What is being asked – Could you set down the listing below exactly and omit its images?

Material supplied –
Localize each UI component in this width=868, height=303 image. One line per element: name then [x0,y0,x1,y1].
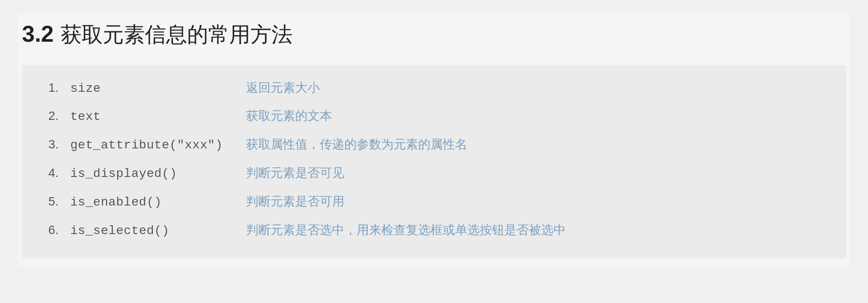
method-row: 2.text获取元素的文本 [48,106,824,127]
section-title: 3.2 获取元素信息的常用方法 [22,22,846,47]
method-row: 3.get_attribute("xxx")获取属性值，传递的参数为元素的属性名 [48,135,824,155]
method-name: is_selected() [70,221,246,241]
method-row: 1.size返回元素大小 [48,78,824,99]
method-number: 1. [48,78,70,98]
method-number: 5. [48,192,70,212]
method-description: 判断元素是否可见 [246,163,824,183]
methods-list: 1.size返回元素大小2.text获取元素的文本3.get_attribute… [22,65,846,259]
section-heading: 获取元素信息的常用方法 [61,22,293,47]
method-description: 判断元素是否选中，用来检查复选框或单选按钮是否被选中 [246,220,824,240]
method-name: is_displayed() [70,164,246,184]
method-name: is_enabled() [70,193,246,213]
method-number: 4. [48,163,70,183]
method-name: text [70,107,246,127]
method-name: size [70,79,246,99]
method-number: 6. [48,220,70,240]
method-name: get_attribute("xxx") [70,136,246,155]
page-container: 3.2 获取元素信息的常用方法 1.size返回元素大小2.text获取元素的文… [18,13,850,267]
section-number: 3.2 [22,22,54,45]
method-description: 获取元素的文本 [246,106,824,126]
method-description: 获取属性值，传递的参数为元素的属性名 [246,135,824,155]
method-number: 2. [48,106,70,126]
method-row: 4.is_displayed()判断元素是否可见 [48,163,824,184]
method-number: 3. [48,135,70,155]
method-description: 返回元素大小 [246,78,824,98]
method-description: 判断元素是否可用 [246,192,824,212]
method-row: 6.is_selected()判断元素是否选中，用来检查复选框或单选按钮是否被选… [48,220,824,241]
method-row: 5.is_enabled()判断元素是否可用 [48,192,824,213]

Solution to this exercise –
Localize each UI component in this width=868, height=303 image. One line per element: name then [x0,y0,x1,y1].
method-row: 2.text获取元素的文本 [48,106,824,127]
section-title: 3.2 获取元素信息的常用方法 [22,22,846,47]
method-row: 3.get_attribute("xxx")获取属性值，传递的参数为元素的属性名 [48,135,824,155]
method-name: is_selected() [70,221,246,241]
method-row: 1.size返回元素大小 [48,78,824,99]
method-number: 1. [48,78,70,98]
method-number: 5. [48,192,70,212]
method-description: 判断元素是否可见 [246,163,824,183]
methods-list: 1.size返回元素大小2.text获取元素的文本3.get_attribute… [22,65,846,259]
section-heading: 获取元素信息的常用方法 [61,22,293,47]
method-description: 判断元素是否选中，用来检查复选框或单选按钮是否被选中 [246,220,824,240]
method-name: is_displayed() [70,164,246,184]
method-name: is_enabled() [70,193,246,213]
method-number: 4. [48,163,70,183]
method-name: text [70,107,246,127]
method-name: size [70,79,246,99]
method-number: 6. [48,220,70,240]
method-name: get_attribute("xxx") [70,136,246,155]
page-container: 3.2 获取元素信息的常用方法 1.size返回元素大小2.text获取元素的文… [18,13,850,267]
section-number: 3.2 [22,22,54,45]
method-description: 获取元素的文本 [246,106,824,126]
method-description: 获取属性值，传递的参数为元素的属性名 [246,135,824,155]
method-number: 2. [48,106,70,126]
method-row: 4.is_displayed()判断元素是否可见 [48,163,824,184]
method-number: 3. [48,135,70,155]
method-description: 返回元素大小 [246,78,824,98]
method-description: 判断元素是否可用 [246,192,824,212]
method-row: 6.is_selected()判断元素是否选中，用来检查复选框或单选按钮是否被选… [48,220,824,241]
method-row: 5.is_enabled()判断元素是否可用 [48,192,824,213]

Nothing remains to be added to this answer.